The influence of atrial fibrillation on prognosis in mild to moderate heart failure. The V-HeFT Studies. The V-HeFT VA Cooperative Studies Group

P E Carson, G R Johnson, W B Dunkman, R D Fletcher, L Farrell, J N Cohn
Circulation 1993, 87 (6): VI102-10
8500233

BACKGROUND: Atrial fibrillation occurs commonly in heart failure; however, its importance in terms of prognosis is controversial.

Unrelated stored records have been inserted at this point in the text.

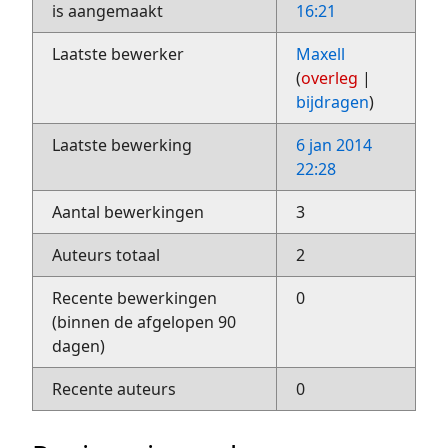
is aangemaakt
16:21
Laatste bewerker
Maxell
(
overleg
|
bijdragen
)
Laatste bewerking
6 jan 2014
22:28
Aantal bewerkingen
3
Auteurs totaal
2
Recente bewerkingen
0
(binnen de afgelopen 90
dagen)
Recente auteurs
0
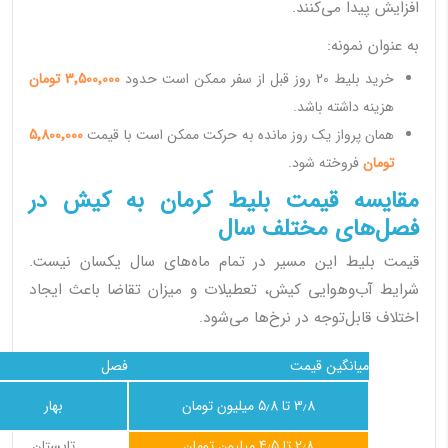
افزایش پیدا می‌کنند.
به عنوان نمونه:
خرید بلیط 20 روز قبل از سفر ممکن است حدود
3٬500٬000 تومان
هزینه داشته باشد.
همان پرواز یک روز مانده به حرکت ممکن است با قیمت
5٬800٬000
تومان
فروخته شود.
مقایسه قیمت بلیط کرمان به کیش در
فصل‌های مختلف سال
قیمت بلیط این مسیر در تمام ماه‌های سال یکسان نیست.
شرایط آب‌وهوایی کیش، تعطیلات و میزان تقاضا باعث ایجاد
اختلاف قابل‌توجه در نرخ‌ها می‌شود.
میانگین قیمت
فصل
3٫8 تا 5٫8 میلیون تومان
بهار
2٫8 تا 4٫5 میلیون تومان
تابستان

METHODS AND RESULTS: We assessed the relation of atrial fibrillation on first Holter monitor to morbidity and mortality in mild to moderate heart failure in 632 patients in the Veterans Affairs Vasodilator-Heart Failure Trial (V-HeFT) I and 795 patients in V-HeFT II: Ninety-nine patients in atrial fibrillation and 533 patients in sinus rhythm were followed for a mean of 2.5 years (range, 6 months to 5.7 years) in V-HeFT I; 107 patients in atrial fibrillation and 688 patients in sinus rhythm in V-HeFT II were followed for a mean of 2.5 years (range, 6 months to 5.0 years). V-HeFT I compared treatment with prazosin, hydralazine-isosorbide dinitrate, and placebo, whereas V-HeFT II compared hydralazine-isosorbide dinitrate with enalapril. Follow-up evaluations included serial Holter monitors, serial metabolic exercise testing, hospitalization data, and clinical examinations. In V-HeFT I, cumulative mortality at 2 years was 0.34 for patients with atrial fibrillation and 0.30 for patients in sinus rhythm (p = 0.25). Overall cumulative mortality was 0.54 for atrial fibrillation patients and 0.64 for sinus rhythm patients (p = 0.86). In V-HeFT II, cumulative mortality at 2 years was 0.20 for patients with atrial fibrillation and 0.21 for patients with sinus rhythm (p = 0.68), and overall cumulative mortality was 0.46 for atrial fibrillation patients and 0.52 for those in sinus rhythm (p < 0.46). Sudden death was not increased with atrial fibrillation in V-HeFT I patients (p = 0.64) or in V-HeFT II (p = 0.68). By multivariate analysis, the relative mortality risk for atrial fibrillation was 0.95 in V-HeFT I and 0.76 in V-HeFT II: Metabolic exercise testing, showed no significant difference in mean change in peak oxygen consumption between patients with atrial fibrillation and those with sinus rhythm in V-HeFT I and a slight decrease late in V-HeFT II: Hospitalization rate for heart failure was not increased in either study. The embolic event rate was not increased for atrial fibrillation patients: 3% versus 4.9% of patients in sinus rhythm (p = 0.41) in V-HeFT I and 4.0% versus 6.0% in V-HeFT II patients (p = 0.44). A secondary analysis compared mortality of patients in atrial fibrillation with that of patients in sinus rhythm on all Holters: Mortality was not increased overall (p = 0.72 in V-HeFT I and p = 0.35 in V-HeFT II).

CONCLUSIONS: Atrial fibrillation does not increase major morbidity or mortality in mild to moderate heart failure.